Each of the libraries described has provided solid synthetic strategies for compounds possessing specific core functionalities, but none achieves the complexity of structures found in natural products, or in other lead compounds prepared through traditional chemical synthetic routes. Complex natural products have been the source of important pharmaceutical products for the treatment of a host of human diseases and medical conditions. The natural products commonly contain several different functionalities and often are rich in stereochemical complexity. Such diversity and complexity are often difficult to achieve if the synthesis is restricted to a specific class of compounds. In other situations there are limitations in the ability to create analogs over a broad range of lipophilicities, reactivities, stereocomplexities, etc.
In addition, exploiting the diversity and structural complexity of chemical structures from natural products remains a significant goal of medicinal chemists and pharmaceutical corporations.
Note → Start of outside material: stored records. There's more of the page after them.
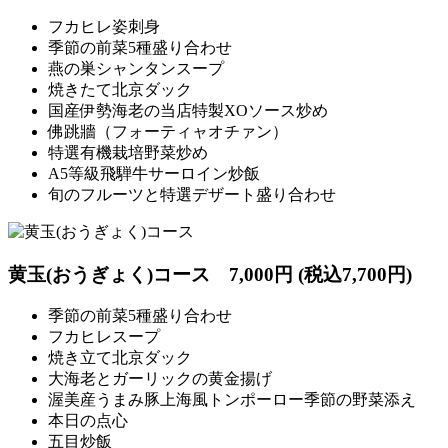
フカヒレ姿刺身
季節の前菜5種盛り合わせ
燕の巣シャンタンスープ
焼きたて北京ダック
国産伊勢海老の当店特製XOソース炒め
佛跳牆（フォーティャオチァン）
特選有機栽培野菜炒め
A5等級飛騨牛サーロイン炒飯
旬のフルーツと特選デザート盛り合わせ
黄玉(おうぎょく)コース
7,000円 (税込7,700円)
季節の前菜5種盛り合わせ
フカヒレスープ
焼き立て北京ダック
大海老とガーリックの黄金揚げ
渥美産うまみ豚上海風トンポーロー季節の野菜添え
本日の点心
五目炒飯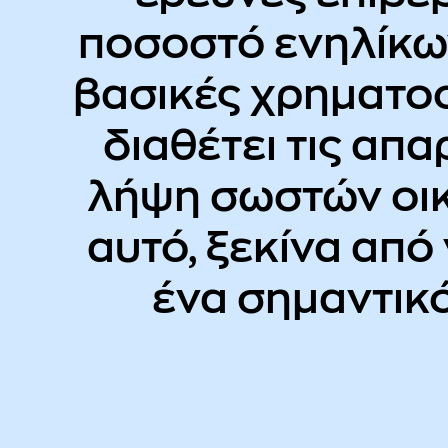
ποσοστό ενηλίκω
βασικές χρηματοο
διαθέτει τις απα
λήψη σωστών οικ
αυτό, ξεκίνα από
ένα σημαντικ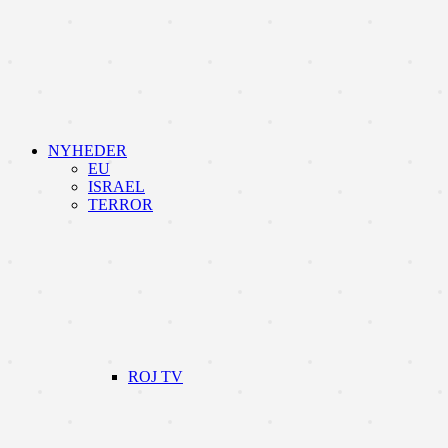
NYHEDER
EU
ISRAEL
TERROR
ROJ TV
The value of agents of natural product plant origin such as the taxanes, camptothecins, vinca alkaloids, ellipticines, podophyllotoxins, mithramycins, steroids, agents from fermentations such as phleomycins, bleomycin, doxorubicin, vancomycin, penicillin, streptomycins, erythromycins, rapamycins, actinomycins, avermectins, phomopsin, cytochalasins, etc., are some examples which have been of importance for the treatment of life-threatening diseases. Rational exploration of analogs, hybrids, substructures, fragments and variants of these and other complex scaffold structures should be of significant utility in the drug discovery and development process. Moreover, application of more efficient methods of creation of novel chemical structures from such sources and others would increase the chemical space and structural diversity that is extremely important for the identification of potential novel therapeutics.
Thus, a need exists for methods of generating complex libraries of novel molecules useful in the generation of therapeutics.